C’était le 1er décembre 2015. Ubisoft lançait alors Rainbow Six Siege. Deux ans plus tard, son FPS compétitif voit sans cesse sa popularité croitre pour le plus grand bonheur des joueurs et de la compagnie française.

On l’oublie souvent mais avant Siege, la licence Rainbow Six a connu une longue traversée du désert. Après deux épisodes sous-titrés Vegas (2006, 2008), Ubisoft a tenté quelque chose de nouveau, de plus ambitieux. Ce projet avait un nom: Rainbow Six Patriots. Il avait même un trailer, diffusé lors des Video Games Awards en décembre 2011. Il s’agissait d’un jeu principalement solo avec une grosse mise en scène et un système de choix. Le géant français a finalement préféré abandonner ce jeu. Cela ne signifie pas pour autant qu’il a mis de côté la licence. Au contraire, Ubisoft a embrayé sur un jeu multijoueur, quitte à rompre avec son passé.

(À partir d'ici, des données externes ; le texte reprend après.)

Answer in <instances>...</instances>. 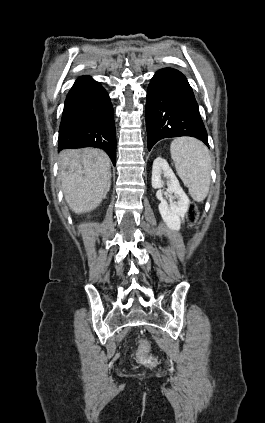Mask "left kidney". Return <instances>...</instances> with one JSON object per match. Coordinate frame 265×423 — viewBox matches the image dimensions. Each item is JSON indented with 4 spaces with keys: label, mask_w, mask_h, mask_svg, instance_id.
<instances>
[{
    "label": "left kidney",
    "mask_w": 265,
    "mask_h": 423,
    "mask_svg": "<svg viewBox=\"0 0 265 423\" xmlns=\"http://www.w3.org/2000/svg\"><path fill=\"white\" fill-rule=\"evenodd\" d=\"M162 174H164L167 179L169 203L163 198L161 190L163 187ZM152 187L158 189L156 197L160 200L158 208L163 221L171 230L178 231L181 226V221L188 210L190 201L181 188L168 162L162 157H157L153 162Z\"/></svg>",
    "instance_id": "left-kidney-1"
}]
</instances>
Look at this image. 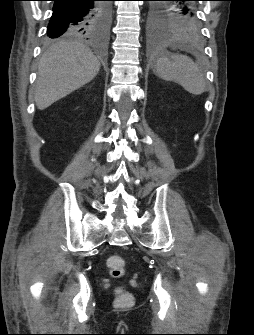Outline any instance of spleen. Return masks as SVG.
Masks as SVG:
<instances>
[{"mask_svg":"<svg viewBox=\"0 0 254 335\" xmlns=\"http://www.w3.org/2000/svg\"><path fill=\"white\" fill-rule=\"evenodd\" d=\"M168 45L171 48L175 47L173 42H169ZM153 71L161 79L175 81L193 95H201L206 90L203 73L186 55L170 54L165 48H161L157 53Z\"/></svg>","mask_w":254,"mask_h":335,"instance_id":"obj_1","label":"spleen"}]
</instances>
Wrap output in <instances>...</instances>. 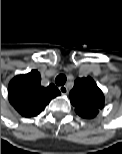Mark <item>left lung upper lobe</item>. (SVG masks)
Masks as SVG:
<instances>
[{
	"label": "left lung upper lobe",
	"instance_id": "5c2ea615",
	"mask_svg": "<svg viewBox=\"0 0 122 154\" xmlns=\"http://www.w3.org/2000/svg\"><path fill=\"white\" fill-rule=\"evenodd\" d=\"M69 98L76 107L75 112L83 118L95 117L104 107V95L91 77L75 80Z\"/></svg>",
	"mask_w": 122,
	"mask_h": 154
}]
</instances>
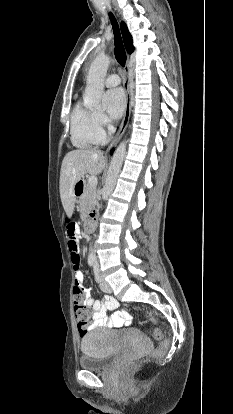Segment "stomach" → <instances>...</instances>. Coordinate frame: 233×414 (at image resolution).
<instances>
[{
	"instance_id": "1",
	"label": "stomach",
	"mask_w": 233,
	"mask_h": 414,
	"mask_svg": "<svg viewBox=\"0 0 233 414\" xmlns=\"http://www.w3.org/2000/svg\"><path fill=\"white\" fill-rule=\"evenodd\" d=\"M74 194L76 196H81L82 195L81 187H76V190H75V187H74Z\"/></svg>"
}]
</instances>
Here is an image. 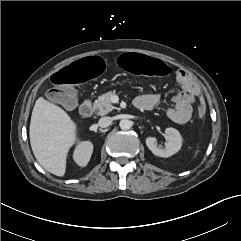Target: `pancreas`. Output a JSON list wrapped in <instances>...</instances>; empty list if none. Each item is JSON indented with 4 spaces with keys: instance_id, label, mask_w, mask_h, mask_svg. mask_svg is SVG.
Returning a JSON list of instances; mask_svg holds the SVG:
<instances>
[{
    "instance_id": "pancreas-1",
    "label": "pancreas",
    "mask_w": 241,
    "mask_h": 241,
    "mask_svg": "<svg viewBox=\"0 0 241 241\" xmlns=\"http://www.w3.org/2000/svg\"><path fill=\"white\" fill-rule=\"evenodd\" d=\"M116 95L115 91H109L105 94H102L98 97L97 100L93 103V108L98 115H105L111 112L114 109L112 105L111 98Z\"/></svg>"
}]
</instances>
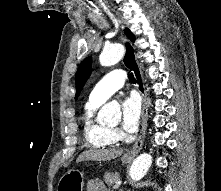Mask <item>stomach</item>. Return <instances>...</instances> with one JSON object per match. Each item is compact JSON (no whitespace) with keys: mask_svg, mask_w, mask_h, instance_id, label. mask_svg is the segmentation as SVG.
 <instances>
[{"mask_svg":"<svg viewBox=\"0 0 221 191\" xmlns=\"http://www.w3.org/2000/svg\"><path fill=\"white\" fill-rule=\"evenodd\" d=\"M132 159L126 156L121 158L122 163H129ZM84 174L76 169L67 171L59 180L57 191H82Z\"/></svg>","mask_w":221,"mask_h":191,"instance_id":"0dacf381","label":"stomach"}]
</instances>
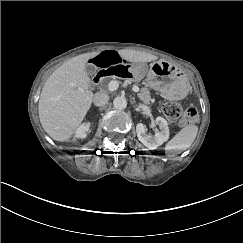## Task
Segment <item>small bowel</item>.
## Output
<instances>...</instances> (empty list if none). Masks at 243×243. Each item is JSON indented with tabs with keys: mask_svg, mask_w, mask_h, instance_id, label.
Returning a JSON list of instances; mask_svg holds the SVG:
<instances>
[{
	"mask_svg": "<svg viewBox=\"0 0 243 243\" xmlns=\"http://www.w3.org/2000/svg\"><path fill=\"white\" fill-rule=\"evenodd\" d=\"M89 62L102 68L108 69L117 65L128 64V60L116 50H106L91 57Z\"/></svg>",
	"mask_w": 243,
	"mask_h": 243,
	"instance_id": "1",
	"label": "small bowel"
}]
</instances>
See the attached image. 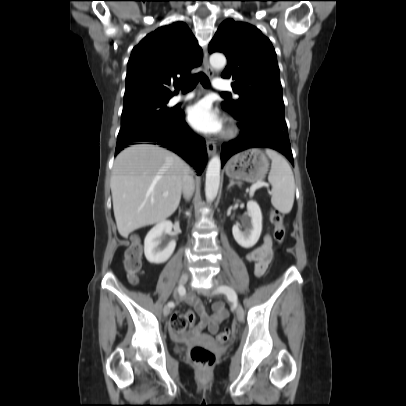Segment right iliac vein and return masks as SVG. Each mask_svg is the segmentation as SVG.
Here are the masks:
<instances>
[{"label":"right iliac vein","instance_id":"right-iliac-vein-1","mask_svg":"<svg viewBox=\"0 0 406 406\" xmlns=\"http://www.w3.org/2000/svg\"><path fill=\"white\" fill-rule=\"evenodd\" d=\"M187 281H188V274H187V273H183V274L181 275V277H180V280H179L180 286H184V285L187 283ZM169 313H170V306L166 305V306L164 307V309H163V314H164V316H168Z\"/></svg>","mask_w":406,"mask_h":406}]
</instances>
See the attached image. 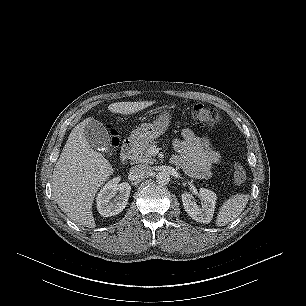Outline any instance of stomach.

Lors de l’E3 2014, Rainbow Six Siege est officialisé. La vidéo est pipeauté à 200%, mais ce n’est pas grave. Le grand public découvre un jeu de tir en 5 contre 5, des combats très rapprochés et un environnement destructible. Ce titre tactique plus ou moins réaliste va petit à petit se transformer en l’ambassadeur des jeux-service et faire d’Ubisoft l’un des rois du FPS multi. C’était important pour le Français car après tout, dans ce domaine, il pêchait. Les Far Cry ont ainsi du succès pour leur solo, mais qui se souvient de leur mode multi?

Rainbow Six Siege constitue une belle histoire pour Ubisoft. Ce FPS célèbre aujourd’hui son deuxième anniversaire et il est plus en forme que jamais. Au dernier recensement, on comptait plus de 25 millions de joueurs. Quitte à se répéter, ce nombre ne correspond pas aux ventes de Rainbow Six Siege. Il représente uniquement le nombre de personnes ayant joué au moins une fois à ce FPS multi, que ce soit en l’ayant acheté ou bien en participant à un week-end gratuit. Le système de mesure le plus important reste le MAU, voire DAU, qui renseigne sur le nombre de joueurs actifs par mois ou au quotidien. En février dernier, Ubisoft évoquait plus d’un million de joueur par jour sur Rainbow Six Siege.

Ces données sont impressionnantes et résultent des efforts d’Ubisoft pour garder un jeu vivant. Les patchs se succèdent, les nouveaux contenus aussi. Ce deuxième anniversaire coïncide d’ailleurs avec la prochaine arrivée de l’Opération White Noise. Cette mise à jour gratuite ajoutera dès le mardi 5 décembre une map et 3 agents. A cette date, Dokkaebi, Zofia et Vigil seront directement débloqués pour tous les possesseurs du Season Pass de l’an 2 de Rainbow Six Siege. Ceux qui n’ont pas craqué pourront dès le 12 décembre acquérir ces opérateurs inédits contre des points de renommées, une monnaie virtuelle acquise à la fin de chaque partie.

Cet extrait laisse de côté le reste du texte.